## What you need to do
Below are records; report how many of their lines contain the word "Traxxas", giving only the number.

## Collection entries
····················

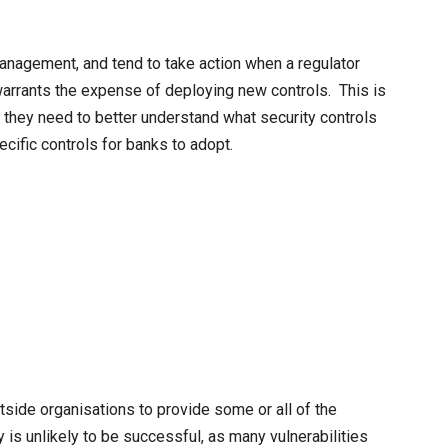
 management, and tend to take action when a regulator
 warrants the expense of deploying new controls. This is
 they need to better understand what security controls
ecific controls for banks to adopt.
outside organisations to provide some or all of the
y is unlikely to be successful, as many vulnerabilities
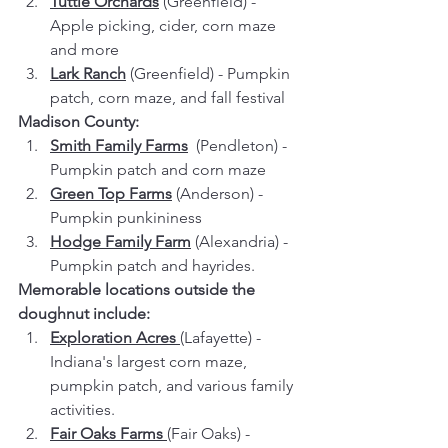
Tuttle Orchards
 (Greenfield) - 
Apple picking, cider, corn maze 
and more
Lark Ranch
 (Greenfield) - Pumpkin 
patch, corn maze, and fall festival
Madison County:
Smith Family Farms
 (Pendleton) - 
Pumpkin patch and corn maze
Green Top Farms
(Anderson) - 
Pumpkin punkininess
Hodge Family Farm
 (Alexandria) - 
Pumpkin patch and hayrides.
Memorable locations outside the 
doughnut include:
Exploration Acres
(Lafayette) - 
Indiana's largest corn maze, 
pumpkin patch, and various family 
activities.
Fair Oaks Farms 
(Fair Oaks) - 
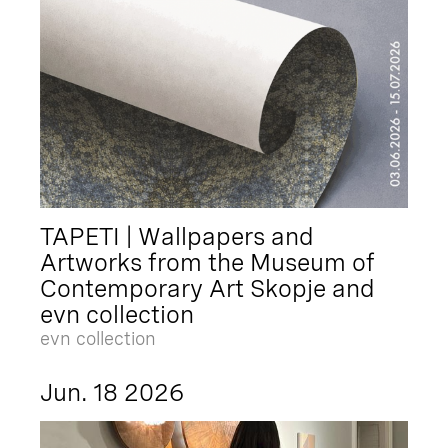
TAPETI | Wallpapers and
Artworks from the Museum of
Contemporary Art Skopje and
evn collection
evn collection
Jun. 18 2026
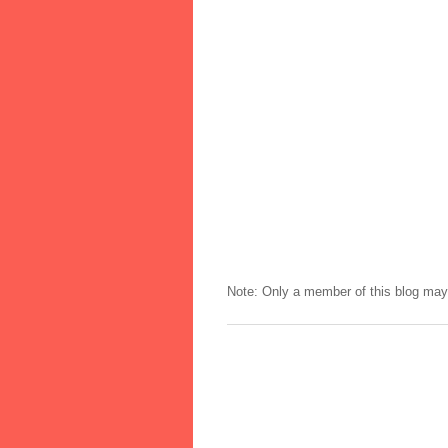
Note: Only a member of this blog ma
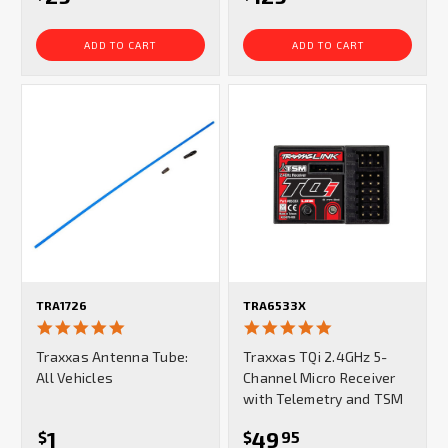
ADD TO CART
ADD TO CART
TRA1726
TRA6533X
4.9
5.0
star
star
Traxxas Antenna Tube:
Traxxas TQi 2.4GHz 5-
rating
rating
All Vehicles
Channel Micro Receiver
with Telemetry and TSM
1
49
$
$
95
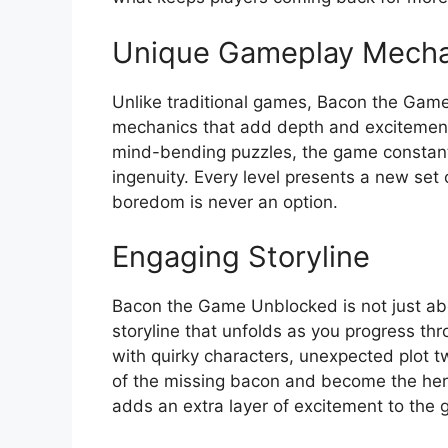
Unique Gameplay Mecha
Unlike traditional games, Bacon the Gam
mechanics that add depth and excitement 
mind-bending puzzles, the game constantly
ingenuity. Every level presents a new set 
boredom is never an option.
Engaging Storyline
Bacon the Game Unblocked is not just abou
storyline that unfolds as you progress thr
with quirky characters, unexpected plot t
of the missing bacon and become the her
adds an extra layer of excitement to the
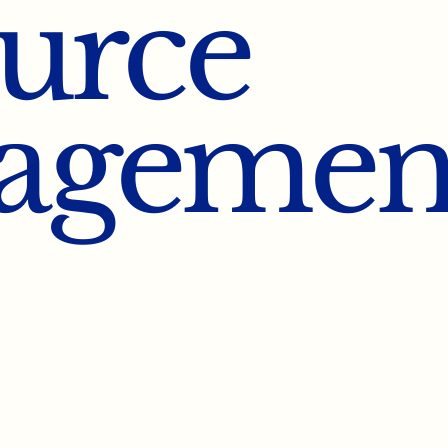
urce
agemen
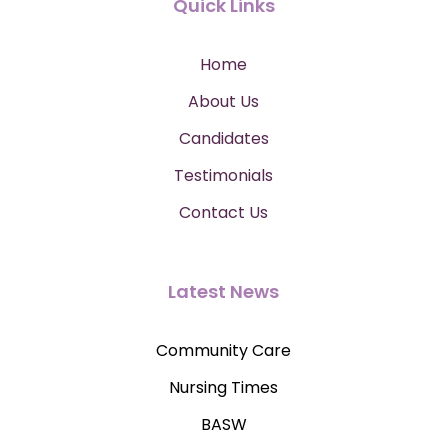
Quick Links
Home
About Us
Candidates
Testimonials
Contact Us
Latest News
Community Care
Nursing Times
BASW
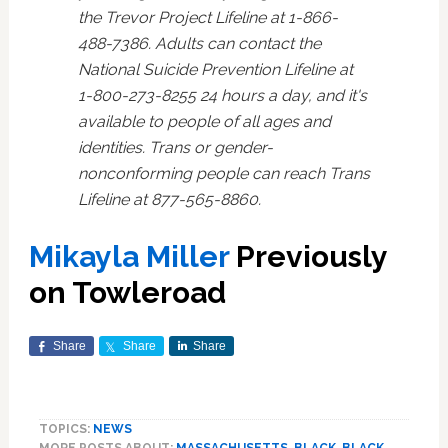
the Trevor Project Lifeline at 1-866-
488-7386. Adults can contact the
National Suicide Prevention Lifeline at
1-800-273-8255 24 hours a day, and it's
available to people of all ages and
identities. Trans or gender-
nonconforming people can reach Trans
Lifeline at 877-565-8860.
Mikayla Miller
Previously
on Towleroad
Share
Share
Share
TOPICS:
NEWS
MORE POSTS ABOUT:
MASSACHUSETTS
,
BLACK
,
BLACK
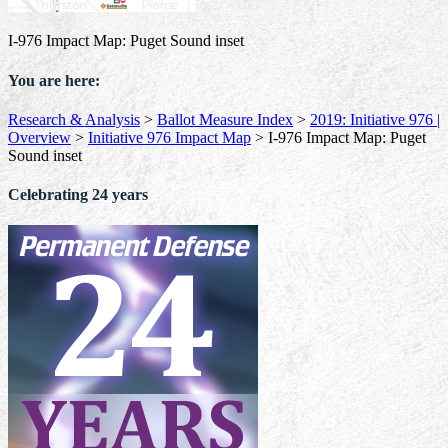
I-976 Impact Map: Puget Sound inset
You are here:
Research & Analysis
>
Ballot Measure Index
>
2019: Initiative 976 |
Overview
>
Initiative 976 Impact Map
>
I-976 Impact Map: Puget
Sound inset
Celebrating 24 years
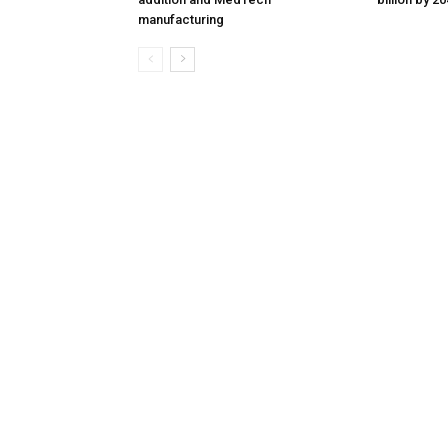
manufacturing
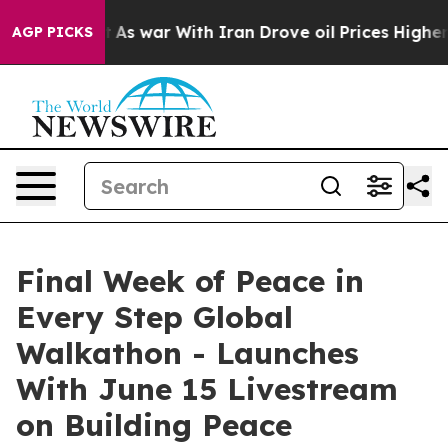
dn’t
As war With Iran Drove oil Prices Higher, Trump 
AGP PICKS
Final Week of Peace in
Every Step Global
Walkathon - Launches
With June 15 Livestream
on Building Peace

····················

## Problem solution
2